Regular cleaning may maintain household furniture’s upkeep but with Dallas Water Damage’s advanced cleaning technology, our technicians can fully restore your furniture in their brand new state while keeping them free from bacteria and viruses that may cause common health problems. Our competitive pricing options vary depending on your water damage and professional cleaning needs. You may call our 24 hour emergency call-in service for a free estimate today.
Most of us are very familiar with lockout/tagout procedures, test-before-touch practices, and applying safety grounds. While these are key safety aspects of putting equipment into an electrically safe condition, there are other safety items that need to be addressed when working in a natural disaster area. Items such as air quality, structural issues, and chemical spill exposure come into play. It is the responsibility of each company to keep its own people safe and supply them with special personal protective equipment (PPE), such as rubber boots, respirators, dust masks, portable gas monitors, and rubber gloves.

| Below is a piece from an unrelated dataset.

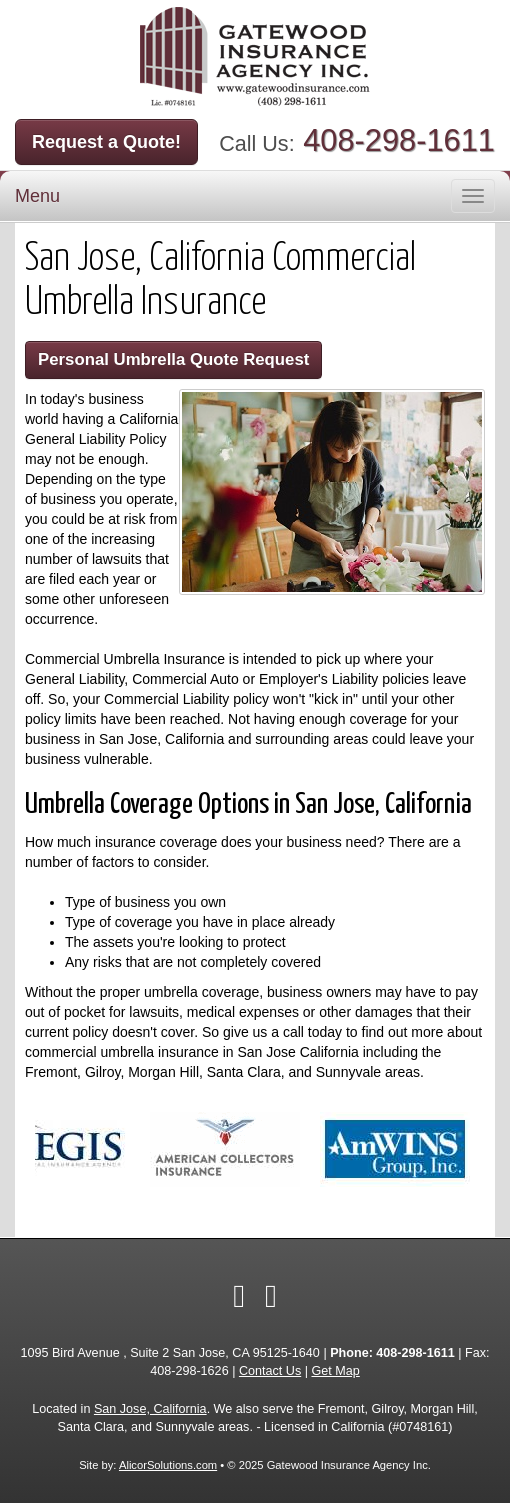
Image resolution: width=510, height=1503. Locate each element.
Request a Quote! (106, 142)
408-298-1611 (399, 140)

As a service company, you must also coordinate with plant safety personnel you've contracted with to develop special safety procedures to address the ever-changing site conditions. Frequent safety meetings are a must to keep everyone up to date with the most current hazard conditions on the site.
Category 2 Water - Refers to a source of water that contains a significant degree of chemical, biological or physical contaminants and causes discomfort or sickness when consumed or even exposed to. Known as "grey water". This type carries microorganisms and nutrients of micro-organisms. Examples are toilet bowls with urine (no feces), sump pump failures, seepage due to hydrostatic failure and water discharge from dishwashers or washing machines.